Apa Itu Uveitis? Ini Penyebab, Gejala, & Cara Pengobatannya>
Uveitis adalah peradangan pada lapisan tengah mata yang bisa menimbulkan nyeri, kemerahan, dan gangguan penglihatan. Kondisi ini perlu segera ditangani karena berisiko menyebabkan kerusakan permanen pada mata.
Artikel ini akan mengulas tentang penyebab, gejala, dan cara pengobatan uveitis. Mari simak lebih lanjut di bawah ini.
Apa Itu Uveitis?
Uveitis adalah peradangan pada lapisan uvea, yaitu lapisan tengah mata yang terdiri dari iris (bagian berwarna pada mata), badan siliar (jaringan otot di belakang iris mata), dan koroid (membran coklat tua di antara sklera dan retina). Uvea berfungsi mengatur jumlah cahaya yang masuk ke mata, memproduksi cairan mata, serta membawa nutrisi ke retina.

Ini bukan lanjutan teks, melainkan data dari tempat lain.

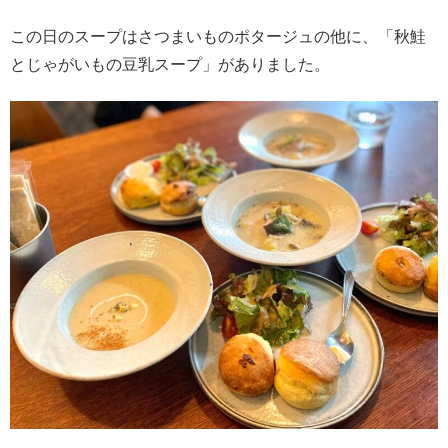
この日のスープはさつまいものポタージュの他に、「秋鮭
とじゃがいもの豆乳スープ」がありました。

Peradangan pada uvea tidak hanya merusak jaringan di dalam uvea, tetapi juga bisa menyebar ke struktur lain seperti retina, vitreus (gel bening di dalam mata), dan saraf optik.
Dampaknya sangat serius karena dapat menurunkan fungsi penglihatan, bahkan menimbulkan risiko kebutaan permanen bila tidak ditangani dengan cepat. Uveitis disebut akut apabila muncul mendadak.

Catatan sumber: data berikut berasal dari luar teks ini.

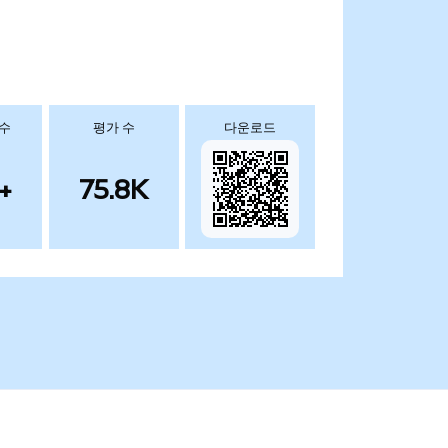
 수
평가 수
다운로드
+
75.8K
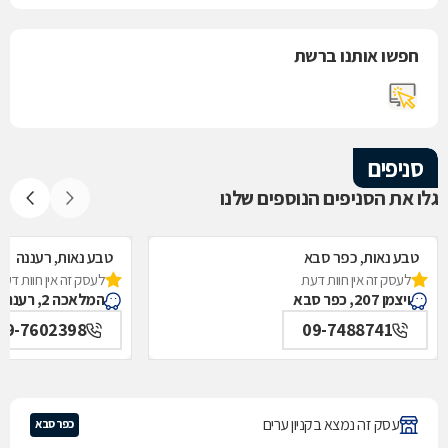
חפשו אותנו ברשת
סניפים
גלו את הסניפים הנוספים שלנו
טבע נאות, כפר סבא
טבע נאות, רעננה
לעסק זה אין חוות דעת
לעסק זה אין חוות דעת
ויצמן 207, כפר סבא
המלאכה 2, רעננה
09-7602398
09-7488741
עסק זה נמצא בקניון ערים
כפר סבא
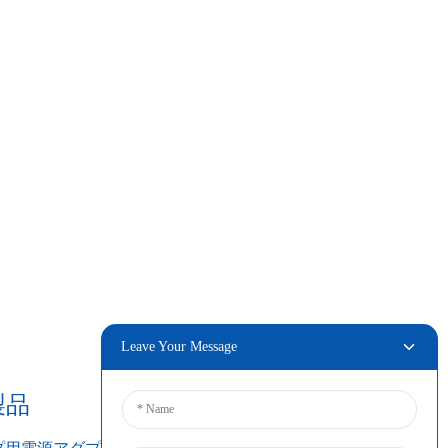
Leave Your Message
製品
接続する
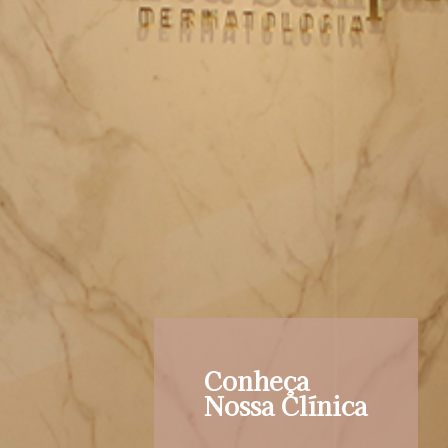
Conheça
Nossa Clínica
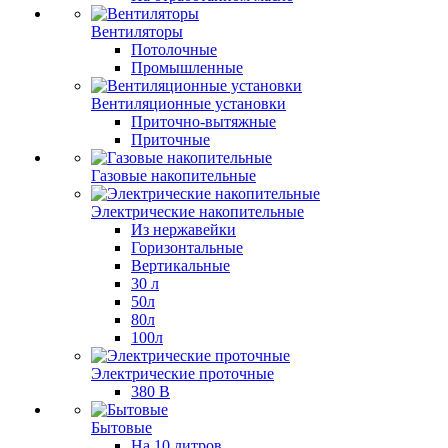
Вентиляторы
Потолочные
Промышленные
Вентиляционные установки
Приточно-вытяжные
Приточные
Газовые накопительные
Электрические накопительные
Из нержавейки
Горизонтальные
Вертикальные
30 л
50л
80л
100л
Электрические проточные
380 В
Бытовые
На 10 литров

Bila keluhan berlangsung lama dan sering kambuh, kondisi ini dikategorikan sebagai kronis; sedangkan istilah rekuren dipakai bila peradangan muncul kembali setelah periode mata yang tampak sehat.
Jenis-Jenis Uveitis
Berdasarkan lokasi peradangannya, uveitis dibagi menjadi beberapa jenis utama, yakni:
1. Uveitis Anterior
Uveitis anterior adalah jenis yang paling sering ditemui. Peradangan terjadi pada bagian depan mata, yaitu iris dan badan siliar. Kondisi ini biasanya ditandai dengan mata merah, nyeri, sensitif terhadap cahaya atau silau (fotofobia), serta penglihatan kabur.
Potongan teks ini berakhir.